What should come back is the data below, word for word, minus any picture.

DATA BELOW:
-- -- --

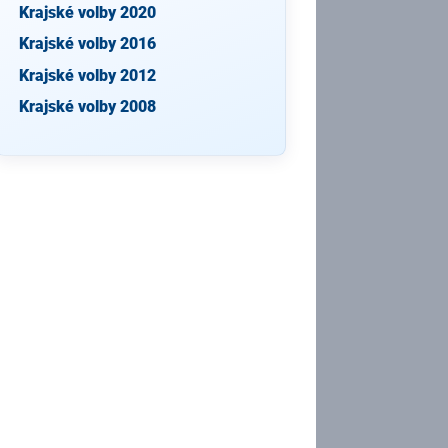
Krajské volby 2020
Krajské volby 2016
Krajské volby 2012
Krajské volby 2008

-- -- --

RESPONSE TO THE EXERCISE:
Krajské volby 2020
Krajské volby 2016
Krajské volby 2012
Krajské volby 2008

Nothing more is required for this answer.